The rhythm of feeding Effect of nutrients on metabolism and the molecular clock

Open Access
Authors
  • J.E. Oosterman
Supervisors
Cosupervisors
  • E. Fliers
  • D.D. Belsham
Award date 23-11-2017
ISBN
  • 9789461828392
Number of pages 194
Organisations
  • Faculty of Medicine (AMC-UvA)
Abstract
This thesis describes studies we performed to assess the relationship between nutrients and the circadian clock. We assessed the effects of sugar and fatty acids on the daily rhythmicity of hepatic clock genes and whole-body metabolism in vivo, and on circadian rhythmicity of clock genes in vitro. First, we show in rats that light-phase sugar intake increases food efficiency and body weight compared to light-phase fat intake.
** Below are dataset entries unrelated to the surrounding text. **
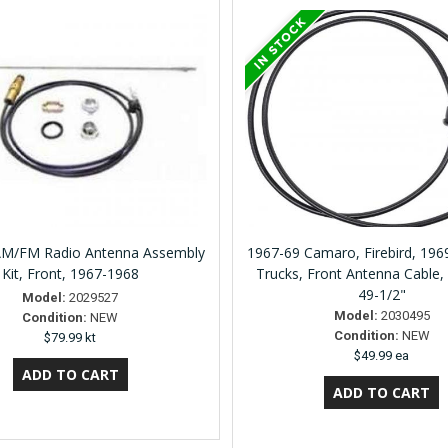
M/FM Radio Antenna Assembly
1967-69 Camaro, Firebird, 19
Kit, Front, 1967-1968
Trucks, Front Antenna Cable,
49-1/2"
Model:
2029527
Model:
2030495
Condition:
NEW
Condition:
NEW
$79.99 kt
$49.99 ea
Thus, timing of specific macronutrients can affect food efficiency, most likely due to a shifted oxidation pattern. Second, we show an interaction effect of diet timing and composition on hepatic steatosis: consuming a high fat, high sugar diet during the rat’s inactive period resulted in more hepatic fat than consuming the same diet during the dark (active) period. Possibly because the HFHS-light fed animals did not shift their energy expenditure pattern with the shifted time of food intake, resulting in an imbalance between energy intake and expenditure. Next, we investigated in hypothalamic neuronal cells the direct effects of sugar and fat (palmitate) on clock gene rhythms. Palmitate altered the expression profile of the clock gene Bmal1, and sugar altered the expression profile of the clock gene Per2. Taken together, this thesis shows that both fat and sugar affect the hypothalamic clock in a direct manner, independent of caloric content. Furthermore, there is a complementary effect of diet timing and composition on whole-body metabolism and peripheral clock gene expression. These results are important for increasing our understanding of the unhealthy effects of shift work.